I want to be better. We all want to be better I guess, but sometimes I get tired of feeling I"m just getting by, or I'm just going along with life. I wrote last week about living life with intention- this week's (and maybe this lifetime's) intention is at constant improvement.
Things I want to improve:
1. Study habits: I just took midterms and while they were far from disastrous, I spend every day explaining good study strategies to the freshmen I mentor....I should use them.
2. Moods: I'd like to think I'm not a moody person, and usually I'm pretty good at reminding myself that being upset about something doesn't help the situation. My theory is that it is what it is, and given whatever reality is, you can choose to be happy or sad, angry or calm, miserable or delighted (its much more enjoyable to be happy, calm, and delighted).

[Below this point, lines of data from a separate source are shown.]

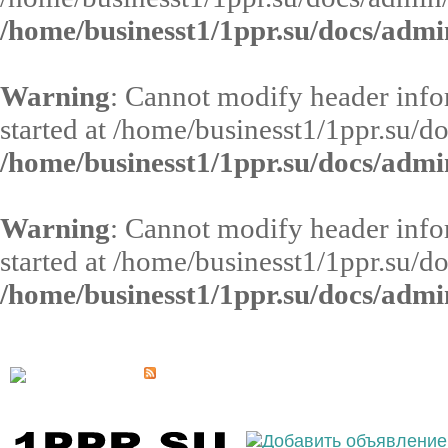
/home/businesst1/1ppr.su/docs/admi
Warning
: Cannot modify header infor
started at /home/businesst1/1ppr.su/d
/home/businesst1/1ppr.su/docs/admi
Warning
: Cannot modify header infor
started at /home/businesst1/1ppr.su/d
/home/businesst1/1ppr.su/docs/admi
Выберите населённый пункт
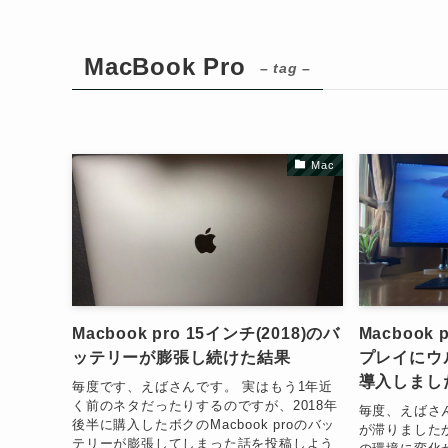
MacBook Pro
– tag –
Mac
Macbook pro 15インチ(2018)のバ
Macbook
ッテリーが膨張し続けた結果
プレイにウ
導入しました
毎度です、えばさんです。 実はもう1年近
く前のネタだったりするのですが、2018年
毎度、えばさ
後半に購入したボクのMacbook proのバッ
が滞りました
テリーが膨張してしまった話を投稿しよう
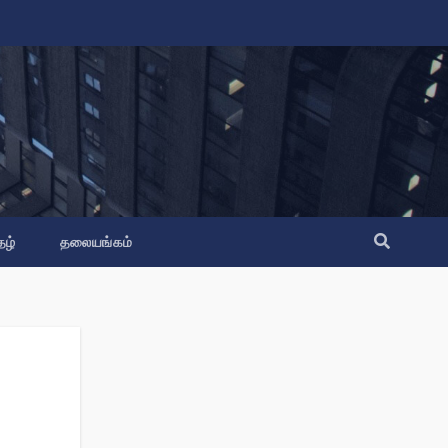
தழ்
தலையங்கம்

I once had a friend tell me there was little point to being happy.
Oh how I disagree.
God commanded that we "rejoice evermore" and I believe that "happiness is the design of our existence." Happiness can come from lots of things - I love smiling at the beautiful weather, my husband making dinner for me, a good grade, or a meaningful conversation. I like compliments and mastering dance technique. I laugh at a good joke and enjoy a fresh cookie. But, thankfully, when all the cookies are days old and there's no one to tell funny jokes, when my pulled muscles wont let me dance and I don't get compliments on my new shirt, when I am too busy to have good conversations with friends or eat dinner at all and its raining, I still have every reason to smile, to shout for joy for that matter. Whatever my circumstance, whatever trial or struggle or bad hair day I'm going through, God loves me. He loves me and He's provided a way for me to return and live with Him again. He knows me and He wants to help me come home. He suffered everything so my pathetic attempts at obedience would be enough. He listens and He understands. He's always there. Does it get any happier than that?

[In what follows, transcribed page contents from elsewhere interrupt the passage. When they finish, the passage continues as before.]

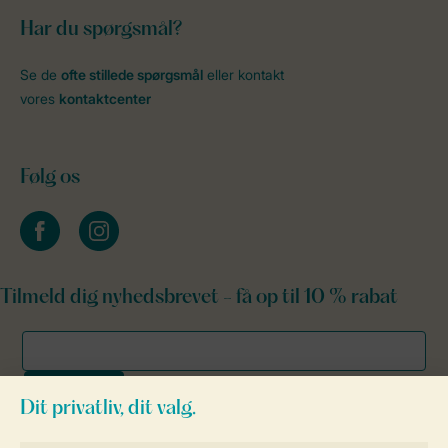
Har du spørgsmål?
Se de
ofte stillede spørgsmål
eller kontakt
vores
kontaktcenter
Følg os
facebook
instagram
Tilmeld dig nyhedsbrevet - få op til 10 % rabat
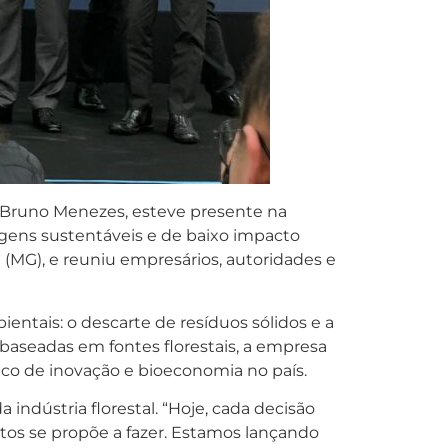
o Bruno Menezes, esteve presente na
gens sustentáveis e de baixo impacto
 (MG), e reuniu empresários, autoridades e
entais: o descarte de resíduos sólidos e a
aseadas em fontes florestais, a empresa
ico de inovação e bioeconomia no país.
indústria florestal. “Hoje, cada decisão
tos se propõe a fazer. Estamos lançando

3. Eating Healthy: Its not that I eat enormous amounts of unhealthy foods, its just that I don't ever feel like I have time to make something healthy. I also eat way too much late at night because I get home from campus late or we go climbing before I eat dinner and then all I want is cereal or a quick bowl of pasta. New goal - eat more vegetables and less pasta.
4. Climbing: I haven't been climbing in over a week...which is really weird because usually we're there every other night. I love how easy it is to see progression in climbing. Even just two weeks ago I couldn't climb the same routes I'm almost flashing now. Goal - climb a 11B without taking next week and have climbed three V4s by christmas :)
5. Keeping in touch: This one is simple - write missionaries.
6. Relationships: I feel a good measure of how I'm doing in the personal aspect of my life is if I'm strengthening or weakening relationships I have. I want to focus on strengthening my relationship with the Lord, my husband, and all members of my familiy (its kind of hard being so far away and all).
7. Save the world - one starving child at a time....but thats a post for another day.